[[ GIVEN RECORDS, beginning ]]

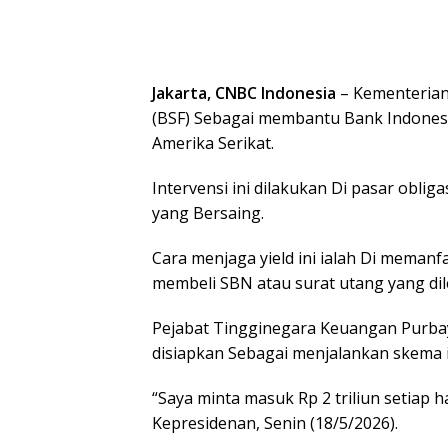
Jakarta, CNBC Indonesia
– Kementerian
(BSF) Sebagai membantu Bank Indonesi
Amerika Serikat.
Intervensi ini dilakukan Di pasar obliga
yang Bersaing.
Cara menjaga yield ini ialah Di meman
membeli SBN atau surat utang yang dil
Pejabat Tingginegara Keuangan Purba
disiapkan Sebagai menjalankan skema ini
“Saya minta masuk Rp 2 triliun setiap h
Kepresidenan, Senin (18/5/2026).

[[ GIVEN RECORDS, end ]]

**TASK PROMPT**
Which lines above run from the one containing "Amerika Serikat." to the one containing "disiapkan Sebagai menjalankan skema ini"? Give them again exactly, both ends included.

**WRITTEN ANSWER**
Amerika Serikat.
Intervensi ini dilakukan Di pasar obliga
yang Bersaing.
Cara menjaga yield ini ialah Di meman
membeli SBN atau surat utang yang dil
Pejabat Tingginegara Keuangan Purba
disiapkan Sebagai menjalankan skema ini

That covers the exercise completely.